Saved entries
Segment Open
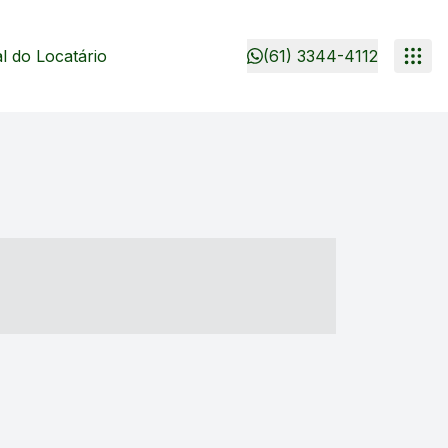
 do Locatário
(61) 3344-4112
- ----- ----- --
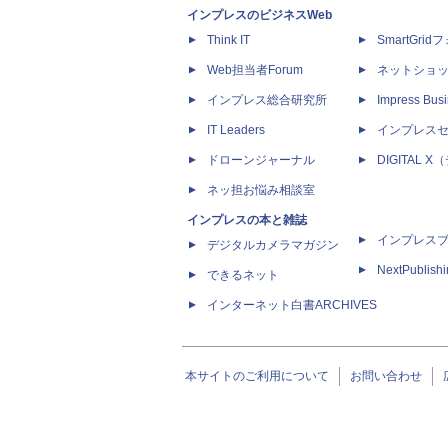
インプレスのビジネスWeb
Think IT
SmartGri
Web担当者Forum
ネットショ
インプレス総合研究所
Impress Busi
IT Leaders
インプレス
ドローンジャーナル
DIGITAL
ネッ担お悩み相談室
インプレスの本と雑誌
インプレス
デジタルカメラマガジン
NextPublish
できるネット
インターネット白書ARCHIVES
本サイトのご利用について
お問い合わせ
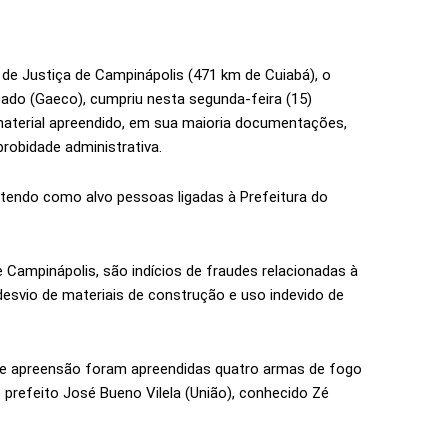
 de Justiça de Campinápolis (471 km de Cuiabá), o
ado (Gaeco), cumpriu nesta segunda-feira (15)
aterial apreendido, em sua maioria documentações,
probidade administrativa.
 tendo como alvo pessoas ligadas à Prefeitura do
Campinápolis, são indícios de fraudes relacionadas à
desvio de materiais de construção e uso indevido de
e apreensão foram apreendidas quatro armas de fogo
 prefeito José Bueno Vilela (União), conhecido Zé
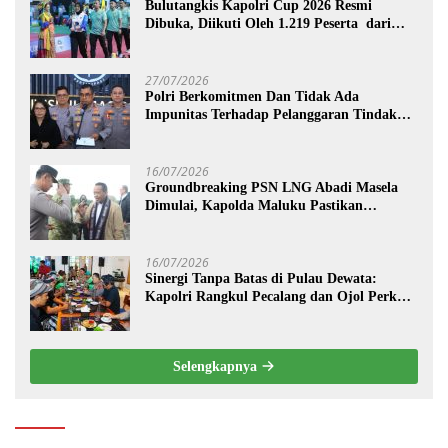
Bulutangkis Kapolri Cup 2026 Resmi
Dibuka, Diikuti Oleh 1.219 Peserta dari
Kategori Umum, Polri, dan Difabel
27/07/2026
Polri Berkomitmen Dan Tidak Ada
Impunitas Terhadap Pelanggaran Tindak
Pidana Narkoba
16/07/2026
Groundbreaking PSN LNG Abadi Masela
Dimulai, Kapolda Maluku Pastikan
Pengamanan Menteri hingga Investor
Berjalan Maksimal
16/07/2026
Sinergi Tanpa Batas di Pulau Dewata:
Kapolri Rangkul Pecalang dan Ojol Perkuat
“Sabuk Kamtibmas” Bali
Selengkapnya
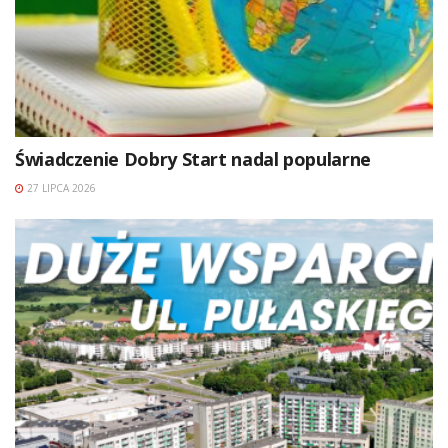
Świadczenie Dobry Start nadal popularne
27 LIPCA 2026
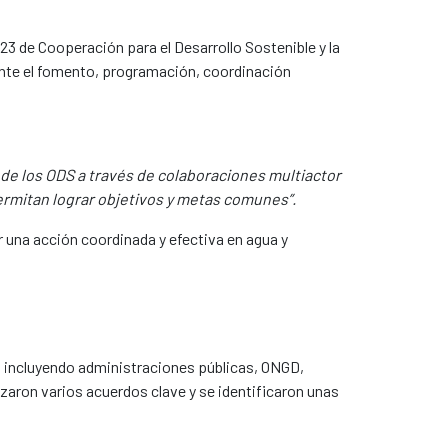
23 de Cooperación para el Desarrollo Sostenible y la
ante el fomento, programación, coordinación
s de los ODS a través de colaboraciones multiactor
permitan lograr objetivos y metas comunes”.
r una acción coordinada y efectiva en agua y
, incluyendo administraciones públicas, ONGD,
zaron varios acuerdos clave y se identificaron unas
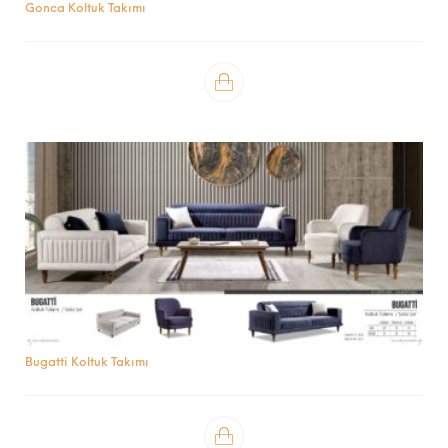
Gonca Koltuk Takımı
Bugatti Koltuk Takımı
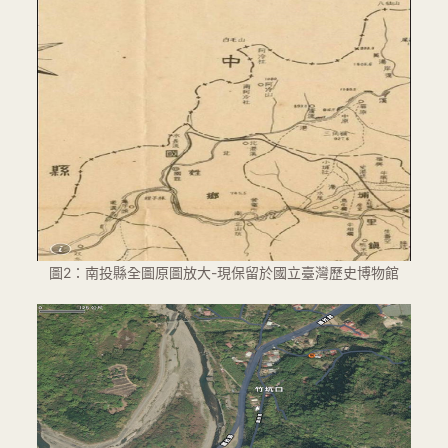
圖2：南投縣全圖原圖放大-現保留於國立臺灣歷史博物館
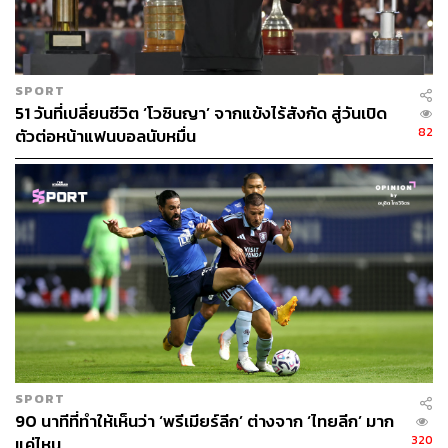
SPORT
51 วันที่เปลี่ยนชีวิต ‘โวซินญา’ จากแข้งไร้สังกัด สู่วันเปิด
82
ตัวต่อหน้าแฟนบอลนับหมื่น
SPORT
90 นาทีที่ทำให้เห็นว่า ‘พรีเมียร์ลีก’ ต่างจาก ‘ไทยลีก’ มาก
320
แค่ไหน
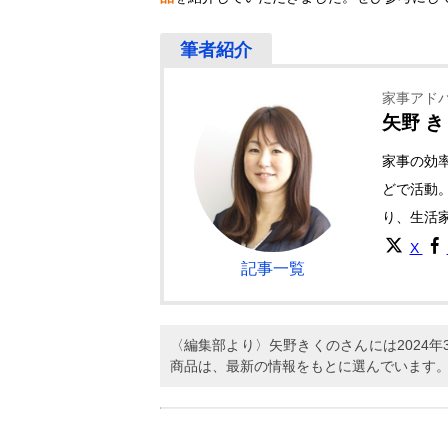
家事アド
矢野 
家事の効
どで活動
り、生活
X
記事一覧
〈編集部より〉矢野きくのさんには2024
商品は、最新の情報をもとに選んでいます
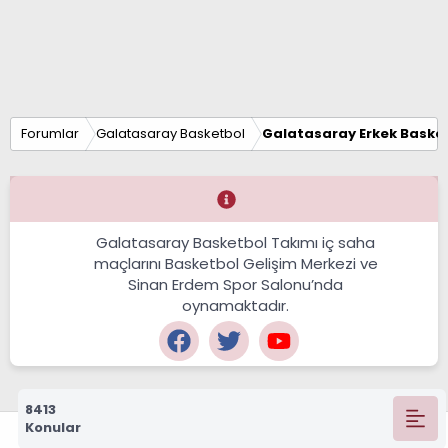
Forumlar
Galatasaray Basketbol
Galatasaray Erkek Basket
Galatasaray Basketbol Takımı iç saha
maçlarını Basketbol Gelişim Merkezi ve
Sinan Erdem Spor Salonu’nda
oynamaktadır.
8413
Konular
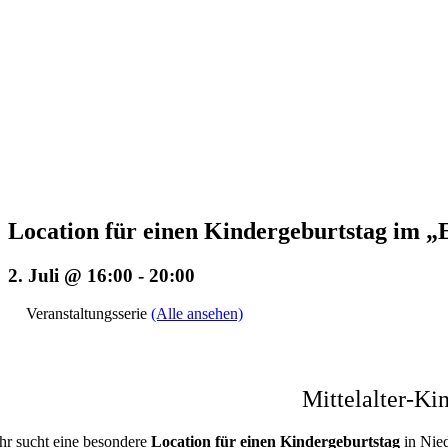
Location für einen Kindergeburtstag i
2. Juli @ 16:00
-
20:00
Veranstaltungsserie
(Alle ansehen)
Mittelalter-K
Ihr sucht eine besondere
Location für einen Kindergeburtstag
in Nie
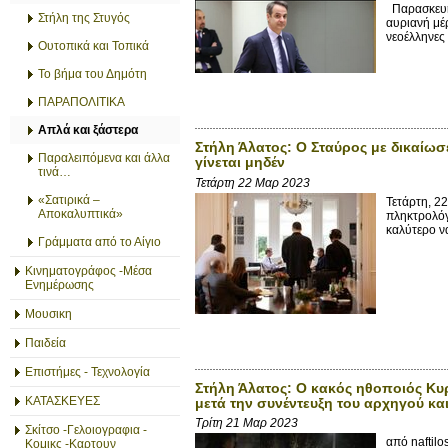
Παρασκευή,
Στήλη της Στυγός
αυριανή μέ
νεοέλληνες
Ουτοπικά και Τοπικά
Το βήμα του Δημότη
ΠΑΡΑΠΟΛΙΤΙΚΑ
Απλά και ξάστερα
Στήλη Άλατος: Ο Σταύρος με δικαίωσε
Παραλειπόμενα και άλλα
γίνεται μηδέν
τινά…
Τετάρτη 22 Μαρ 2023
«Σατιρικά –
Τετάρτη, 2
Αποκαλυπτικά»
πληκτρολόγ
καλύτερο ν
Γράμματα από το Αίγιο
Κινηματογράφος -Μέσα
Ενημέρωσης
Μουσικη
Παιδεία
Επιστήμες - Τεχνολογία
Στήλη Άλατος: Ο κακός ηθοποιός Κυ
ΚΑΤΑΣΚΕΥΕΣ
μετά την συνέντευξη του αρχηγού κ
Τρίτη 21 Μαρ 2023
Σκίτσο -Γελοιογραφια -
από naftilo
Κομικς -Καρτουν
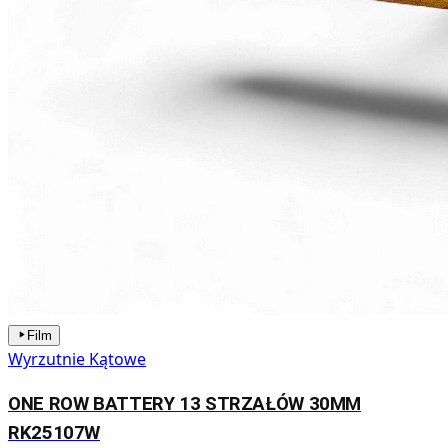
Film
Wyrzutnie Kątowe
ONE ROW BATTERY 13 STRZAŁÓW 30MM
RK25107W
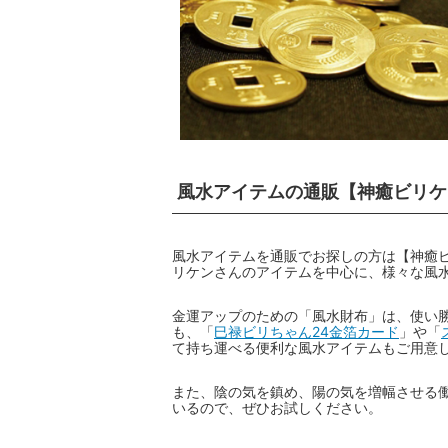
風水アイテムの通販【神癒ビリケ
風水アイテムを通販でお探しの方は【神癒
リケンさんのアイテムを中心に、様々な風
金運アップのための「風水財布」は、使い
も、「
巳禄ビリちゃん24金箔カード
」や「
て持ち運べる便利な風水アイテムもご用意
また、陰の気を鎮め、陽の気を増幅させる
いるので、ぜひお試しください。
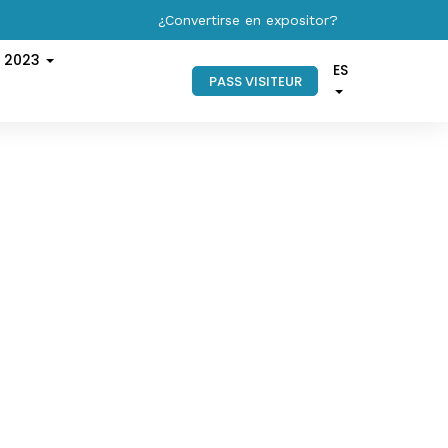
¿Convertirse en expositor?
s 2023
ES
PASS VISITEUR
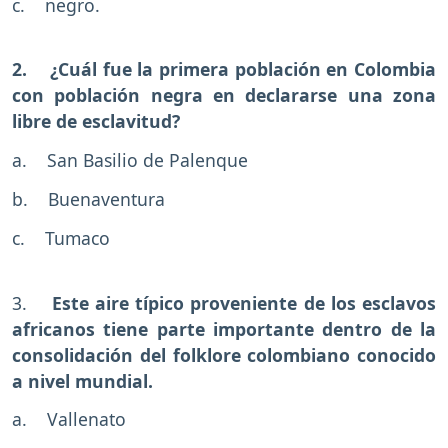
c. negro.
2. ¿Cuál fue la primera población en Colombia
con población negra en declararse una zona
libre de esclavitud?
a. San Basilio de Palenque
b. Buenaventura
c. Tumaco
3.
Este aire típico proveniente de los esclavos
africanos tiene parte importante dentro de la
consolidación del folklore colombiano conocido
a nivel mundial.
a. Vallenato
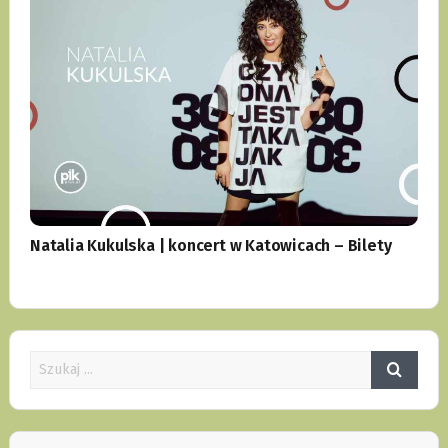
Natalia Kukulska | koncert w Katowicach – Bilety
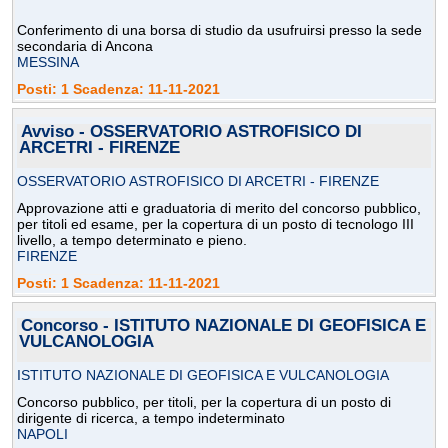
Conferimento di una borsa di studio da usufruirsi presso la sede
secondaria di Ancona
MESSINA
Posti: 1 Scadenza: 11-11-2021
Avviso - OSSERVATORIO ASTROFISICO DI
ARCETRI - FIRENZE
OSSERVATORIO ASTROFISICO DI ARCETRI - FIRENZE
Approvazione atti e graduatoria di merito del concorso pubblico,
per titoli ed esame, per la copertura di un posto di tecnologo III
livello, a tempo determinato e pieno.
FIRENZE
Posti: 1 Scadenza: 11-11-2021
Concorso - ISTITUTO NAZIONALE DI GEOFISICA E
VULCANOLOGIA
ISTITUTO NAZIONALE DI GEOFISICA E VULCANOLOGIA
Concorso pubblico, per titoli, per la copertura di un posto di
dirigente di ricerca, a tempo indeterminato
NAPOLI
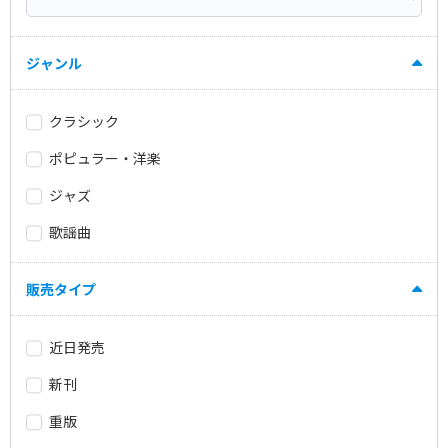
ジャンル
クラシック
ポピュラー・洋楽
ジャズ
歌謡曲
販売タイプ
近日発売
新刊
重版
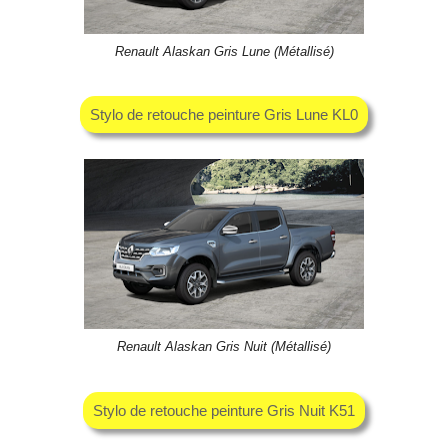
Renault Alaskan Gris Lune (Métallisé)
Stylo de retouche peinture Gris Lune KL0
Renault Alaskan Gris Nuit (Métallisé)
Stylo de retouche peinture Gris Nuit K51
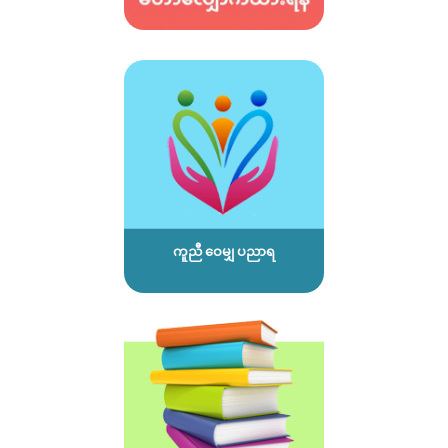
ကူညီ ဝေမျှ ပညာရ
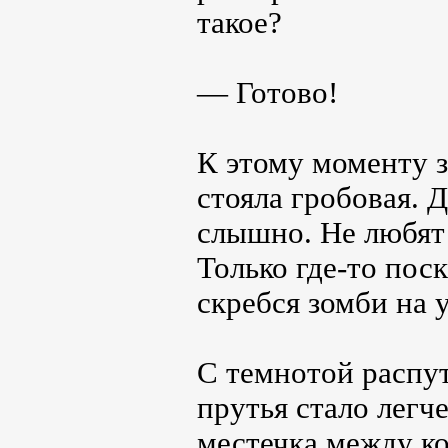
такое?
— Готово!
К этому моменту з
стояла гробовая. 
слышно. Не любят
Только где-то пос
скребся зомби на 
С темнотой распу
прутья стало легч
местечка между ко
Segment Closed
What the exercise asks: The answer must consist of the entries above, reproduced word for word, without any pictures.

Response to this exercise:
 do Locatário
(61) 3344-4112
- ----- ----- --
インプレスのビジネスWeb
Think IT
SmartGri
Web担当者Forum
ネットショ
インプレス総合研究所
Impress Busi
IT Leaders
インプレス
ドローンジャーナル
DIGITAL
ネッ担お悩み相談室
インプレスの本と雑誌
インプレス
デジタルカメラマガジン
NextPublish
できるネット
インターネット白書ARCHIVES
本サイトのご利用について
お問い合わせ
 de Justiça de Campinápolis (471 km de Cuiabá), o
ado (Gaeco), cumpriu nesta segunda-feira (15)
aterial apreendido, em sua maioria documentações,
probidade administrativa.
 tendo como alvo pessoas ligadas à Prefeitura do
Campinápolis, são indícios de fraudes relacionadas à
desvio de materiais de construção e uso indevido de
e apreensão foram apreendidas quatro armas de fogo
 prefeito José Bueno Vilela (União), conhecido Zé
Bulutangkis Kapolri Cup 2026 Resmi
Dibuka, Diikuti Oleh 1.219 Peserta dari
Kategori Umum, Polri, dan Difabel
27/07/2026
Polri Berkomitmen Dan Tidak Ada
Impunitas Terhadap Pelanggaran Tindak
Pidana Narkoba
16/07/2026
Groundbreaking PSN LNG Abadi Masela
Dimulai, Kapolda Maluku Pastikan
Pengamanan Menteri hingga Investor
Berjalan Maksimal
16/07/2026
Sinergi Tanpa Batas di Pulau Dewata:
Kapolri Rangkul Pecalang dan Ojol Perkuat
“Sabuk Kamtibmas” Bali
Selengkapnya
Świadczenie Dobry Start nadal popularne
27 LIPCA 2026
23 de Cooperación para el Desarrollo Sostenible y la
ante el fomento, programación, coordinación
s de los ODS a través de colaboraciones multiactor
permitan lograr objetivos y metas comunes”.
r una acción coordinada y efectiva en agua y
, incluyendo administraciones públicas, ONGD,
zaron varios acuerdos clave y se identificaron unas
Gonca Koltuk Takımı
Bugatti Koltuk Takımı
圖2：南投縣全圖原圖放大-現保留於國立臺灣歷史博物館
SPORT
51 วันที่เปลี่ยนชีวิต ‘โวซินญา’ จากแข้งไร้สังกัด สู่วันเปิด
82
ตัวต่อหน้าแฟนบอลนับหมื่น
SPORT
90 นาทีที่ทำให้เห็นว่า ‘พรีเมียร์ลีก’ ต่างจาก ‘ไทยลีก’ มาก
320
แค่ไหน
家事アド
矢野 
家事の効
どで活動
り、生活
X
記事一覧
〈編集部より〉矢野きくのさんには2024
商品は、最新の情報をもとに選んでいます
Forumlar
Galatasaray Basketbol
Galatasaray Erkek Basket
Galatasaray Basketbol Takımı iç saha
maçlarını Basketbol Gelişim Merkezi ve
Sinan Erdem Spor Salonu’nda
oynamaktadır.
8413
Konular
Location für einen Kindergeburtstag i
2. Juli @ 16:00
-
20:00
Veranstaltungsserie
(Alle ansehen)
Mittelalter-K
Ihr sucht eine besondere
Location für einen Kindergeburtstag
in Nie
Παρασκευή,
Στήλη της Στυγός
αυριανή μέ
νεοέλληνες
Ουτοπικά και Τοπικά
Το βήμα του Δημότη
ΠΑΡΑΠΟΛΙΤΙΚΑ
Απλά και ξάστερα
Στήλη Άλατος: Ο Σταύρος με δικαίωσε
Παραλειπόμενα και άλλα
γίνεται μηδέν
τινά…
Τετάρτη 22 Μαρ 2023
«Σατιρικά –
Τετάρτη, 2
Αποκαλυπτικά»
πληκτρολόγ
καλύτερο ν
Γράμματα από το Αίγιο
Κινηματογράφος -Μέσα
Ενημέρωσης
Μουσικη
Παιδεία
Επιστήμες - Τεχνολογία
Στήλη Άλατος: Ο κακός ηθοποιός Κυ
ΚΑΤΑΣΚΕΥΕΣ
μετά την συνέντευξη του αρχηγού κ
Τρίτη 21 Μαρ 2023
Σκίτσο -Γελοιογραφια -
από naftilo
Κομικς -Καρτουν
Film
Wyrzutnie Kątowe
ONE ROW BATTERY 13 STRZAŁÓW 30MM
RK25107W
風水アイテムの通販【神癒ビリケ
風水アイテムを通販でお探しの方は【神癒
リケンさんのアイテムを中心に、様々な風
金運アップのための「風水財布」は、使い
も、「
巳禄ビリちゃん24金箔カード
」や「
て持ち運べる便利な風水アイテムもご用意
また、陰の気を鎮め、陽の気を増幅させる
いるので、ぜひお試しください。
¿Convertirse en expositor?
s 2023
ES
PASS VISITEUR
c. negro.
2. ¿Cuál fue la primera población en Colombia
con población negra en declararse una zona
libre de esclavitud?
a. San Basilio de Palenque
b. Buenaventura
c. Tumaco
3.
Este aire típico proveniente de los esclavos
africanos tiene parte importante dentro de la
consolidación del folklore colombiano conocido
a nivel mundial.
a. Vallenato
Natalia Kukulska | koncert w Katowicach – Bilety
Conferimento di una borsa di studio da usufruirsi presso la sede
secondaria di Ancona
MESSINA
Posti: 1 Scadenza: 11-11-2021
Avviso - OSSERVATORIO ASTROFISICO DI
ARCETRI - FIRENZE
OSSERVATORIO ASTROFISICO DI ARCETRI - FIRENZE
Approvazione atti e graduatoria di merito del concorso pubblico,
per titoli ed esame, per la copertura di un posto di tecnologo III
livello, a tempo determinato e pieno.
FIRENZE
Posti: 1 Scadenza: 11-11-2021
Concorso - ISTITUTO NAZIONALE DI GEOFISICA E
VULCANOLOGIA
ISTITUTO NAZIONALE DI GEOFISICA E VULCANOLOGIA
Concorso pubblico, per titoli, per la copertura di un posto di
dirigente di ricerca, a tempo indeterminato
NAPOLI
ジャンル
クラシック
ポピュラー・洋楽
ジャズ
歌謡曲
販売タイプ
近日発売
新刊
重版
Renault Alaskan Gris Lune (Métallisé)
Stylo de retouche peinture Gris Lune KL0
Renault Alaskan Gris Nuit (Métallisé)
Stylo de retouche peinture Gris Nuit K51
ကူညီ ဝေမျှ ပညာရ
такое?
— Готово!
К этому моменту з
стояла гробовая. 
слышно. Не любят
Только где-то пос
скребся зомби на 
С темнотой распу
прутья стало легч
местечка между ко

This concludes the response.